Tudo quanto aumenta a liberdade, aumenta a responsabilidade.”¹

Victor Hugo, escritor francês.

 

No dia 23 de janeiro deste ano entrou em vigor a Lei n.º 13.964 de 2019, apelidada de Pacote Anticrime. A recente norma trouxe importantes e amplos reflexos para a legislação criminal. Dentre as inovações e alterações, destaca-se a possibilidade de se utilizar técnicas investigativas mais complexas e incisivas na apuração do crime de lavagem de capitais, quais sejam, a ação controlada e a infiltração de agentes.

É bem verdade que ambos os institutos não são inéditos em nosso ordenamento jurídico, uma vez que previstos e utilizados, há muitos anos, na lei de organização criminosa², a qual, destaca-se, consiste na associação de 4 (quatro) ou mais pessoas com o objetivo de praticar crimes³.

No entanto, a nova lei propôs a ampliação de abrangência destas medidas e inseriu-as no parágrafo 6º do artigo 1º da Lei n.º 9.613/1998; tudo isso, visando-se municiar o Estado, também, na guerra contra o crime de lavagem de dinheiro, pouco importando se praticado por 1 (uma), 2 (duas), 3 (três) ou mais pessoas.
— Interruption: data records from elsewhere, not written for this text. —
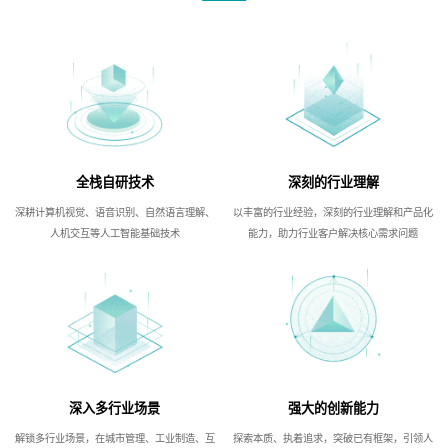
全栈自研技术
深刻的行业理解
深耕计算机视觉、语音识别、自然语言理解、
以丰富的行业经验，深刻的行业理解和产品化
人机交互等人工智能基础技术
能力，助力行业客户解决核心需求问题
深入多行业场景
强大的创新能力
解锁多行业场景，在城市管理、工业制造、互
探索本质、执着追求，突破已有框架，引领人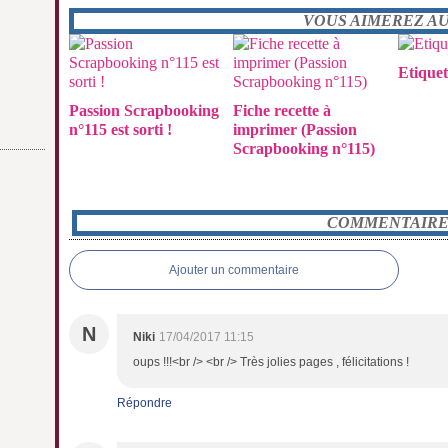
VOUS AIMEREZ AUS
Etiquet
Passion Scrapbooking
Fiche recette à
n°115 est sorti !
imprimer (Passion
Scrapbooking n°115)
COMMENTAIRE
Ajouter un commentaire
N
Niki
17/04/2017 11:15
oups !!!<br /> <br /> Très jolies pages , félicitations !
Répondre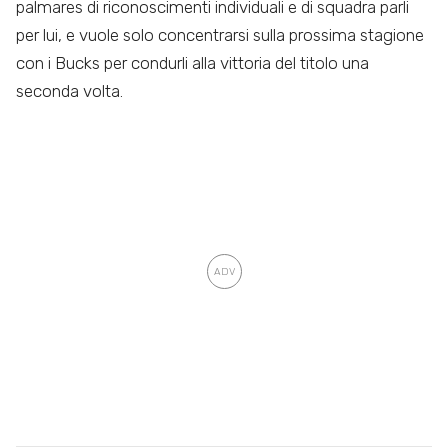
palmares di riconoscimenti individuali e di squadra parli
per lui, e vuole solo concentrarsi sulla prossima stagione
con i Bucks per condurli alla vittoria del titolo una
seconda volta.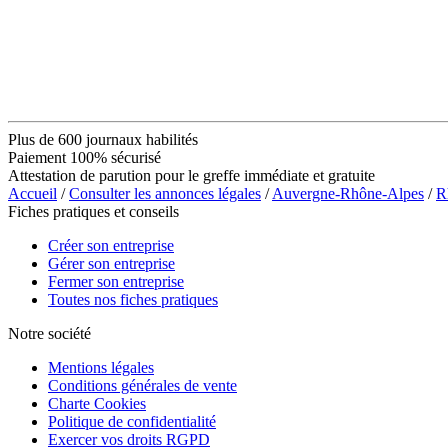
Plus de 600 journaux habilités
Paiement 100% sécurisé
Attestation de parution pour le greffe immédiate et gratuite
Accueil
/
Consulter les annonces légales
/
Auvergne-Rhône-Alpes
/
R
Fiches pratiques et conseils
Créer son entreprise
Gérer son entreprise
Fermer son entreprise
Toutes nos fiches pratiques
Notre société
Mentions légales
Conditions générales de vente
Charte Cookies
Politique de confidentialité
Exercer vos droits RGPD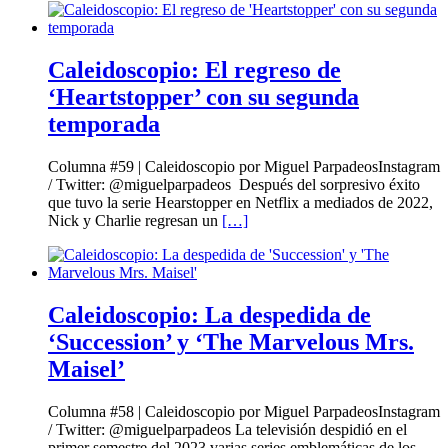
Caleidoscopio: El regreso de
‘Heartstopper’ con su segunda
temporada
Columna #59 | Caleidoscopio por Miguel ParpadeosInstagram
/ Twitter: @miguelparpadeos Después del sorpresivo éxito
que tuvo la serie Hearstopper en Netflix a mediados de 2022,
Nick y Charlie regresan un
[…]
Caleidoscopio: La despedida de
‘Succession’ y ‘The Marvelous Mrs.
Maisel’
Columna #58 | Caleidoscopio por Miguel ParpadeosInstagram
/ Twitter: @miguelparpadeos La televisión despidió en el
primer semestre del 2023 varias series emblemáticas de los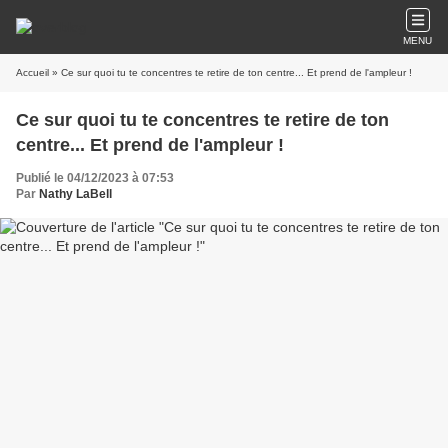
MENU
Accueil
» Ce sur quoi tu te concentres te retire de ton centre... Et prend de l'ampleur !
Ce sur quoi tu te concentres te retire de ton
centre... Et prend de l'ampleur !
Publié le 04/12/2023 à 07:53
Par
Nathy LaBell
A ação controlada, por definição, representa a estratégia do agente policial em retardar a prisão em flagrante do investigado, sob o ideal da máxima coleta de provas e elementos aptos a comprovarem a prática de ilícitos (crimes cometidos por associação criminosa e, agora, lavagem de capitais).

Já a infiltração de agentes consiste na penetração do policial disfarçado em núcleo potencialmente criminoso. Assim, enquanto conhece a estrutura e atividades criminosas, o agente busca elementos que sirvam de sustentáculo à eventual persecução penal.

Importante destacar, outrossim, que as referidas técnicas de investigação atingem frontalmente as garantias constitucionais do cidadão-investigado, e, portanto, exigem expressa autorização judicial. Do contrário, as provas colhidas poderão ser declaradas ilícitas.

Observa-se, portanto, que o novo Pacote Anticrime flexibilizou e autorizou o uso destas técnicas investigativas hostis – também – para a apuração de eventuais crimes de lavagem de dinheiro, sejam eles praticados no contexto de organização criminosa ou não.

Neste compasso, exsurgem os seguintes questionamentos: será que a autoridade policial, ao perquirir outros delitos, não utilizará o suposto cometimento do crime de branqueamento de capitais como pretexto para empregar ambas medidas? Dito de outro modo: será que a capitulação de lavagem de dinheiro não será utilizada como standard investigativo, servindo como “fundamento” ao manuseio daquelas excepcionais ferramentas?

Ora, a fim de se afastar eventual consumação de abuso investigativo, é imperioso que a Defesa Técnica atue de forma bastante vigilante e atenta quanto ao desvirtuamento dos aludidos mecanismos investigativos, combatendo-se, sempre que necessário, todo e qualquer constrangimento ilegal decorrente da ação controlada e/ou infiltração de agentes em contextos absolutamente desfundamentados.

ANDRÉ DAMIANI

JOÃO PAULO GARCIA CAETANO MAZZIEIRO


¹ Actes et paroles: Depuis l’exil. Volume 3 – p. XLIII, 1876 (Tout ce qui augmente la liberté augmente la responsabilité.).
² Vide artigo 3º, incisos III e VII, da Lei n. º 12.850/2013.